Summer 2007
E f376R • African American Literature Through the Harlem Renaissance
| Unique | Days | Time | Location | Instructor |
| 84375 |
MTWThF |
1:00 PM-2:30 PM |
PAR 206 |
WOODARD |
Course Description
This course is an introduction to select African-American literature--slave narratives, poetry, novels, essays--from slavery through the Harlem Renaissance. The course historicizes issues pertinent to the development of an African-American literary tradition, such as critical race theory, double consciousness or the struggle for self-identity, class conflict, racism, and sexism. It thematizes these issues through stylistic forms, including the oral vernacular tradition, blues ideology, and folk culture.
Grading Policy
Essay exam I (In-class) 25%
Essay exam II (In-class) 25%
Critical essay (four pages; typed; double-spaced) 25%
Reading quizzes/group presentations/class participation 25%
Regular attendance is required.
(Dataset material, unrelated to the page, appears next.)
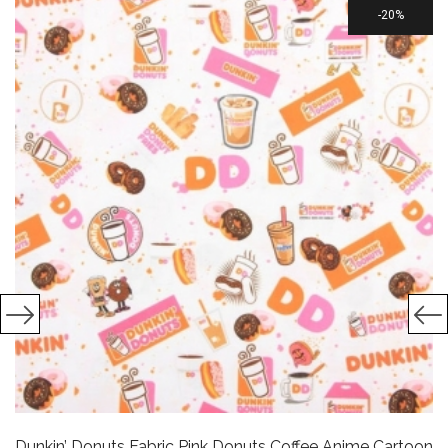
20%
Dunkin’ Donuts Fabric Pink Donuts Coffee Anime Cartoon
More than four absences will be sufficient grounds for failure in the course. The four allowed absences will include illness, deaths of relatives, and other emergencies. Upon your fifth absence, you will be notified of your failure of the course, and you need not return to class. If you are more than five minutes late or leave before class ends (without permission), you will be counted absent for that class. You are responsible for all work covered in your absence.
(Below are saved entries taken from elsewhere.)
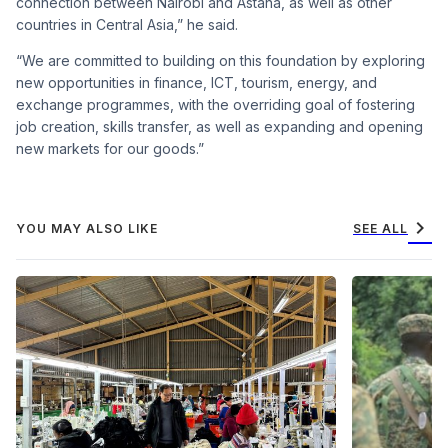
connection between Nairobi and Astana, as well as other
countries in Central Asia,” he said.
“We are committed to building on this foundation by exploring
new opportunities in finance, ICT, tourism, energy, and
exchange programmes, with the overriding goal of fostering
job creation, skills transfer, as well as expanding and opening
new markets for our goods.”
chevron_right
YOU MAY ALSO LIKE
SEE ALL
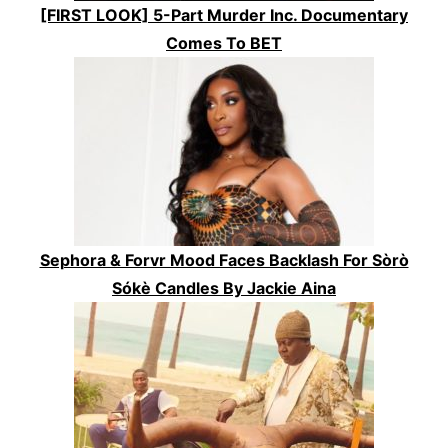
[FIRST LOOK] 5-Part Murder Inc. Documentary
Comes To BET
Sephora & Forvr Mood Faces Backlash For Sòrò
Sókè Candles By Jackie Aina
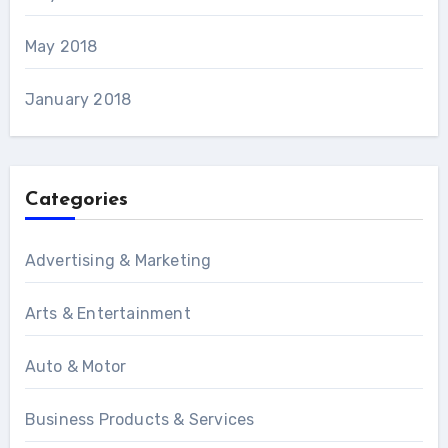
May 2018
January 2018
Categories
Advertising & Marketing
Arts & Entertainment
Auto & Motor
Business Products & Services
Absolutely no make-ups for quizzes; however, your lowest quiz grade will be dropped. Please read the entire assignment by the first day of class discussion for that work.
GRADING SCALE:
A (94-95); A- (90-93); B+ (87-89); B (84-86); B- (80-83); C+ (77-79); C (74-76); C- (70-73); D+ (67-69); D (64-66); D- (61-63); F (0-60).
Texts
Henry Louis Gates, Jr., Classic Slave Narratives
Phillis Wheatley, The Poems of Phillis Wheatley
Charles Chesnutt, The Marrow of Tradition
James Weldon Johnson, Autobiography of an Ex-Colored Man
Course pack (select readings from the Harlem Renaissance), Speedway on Dobie.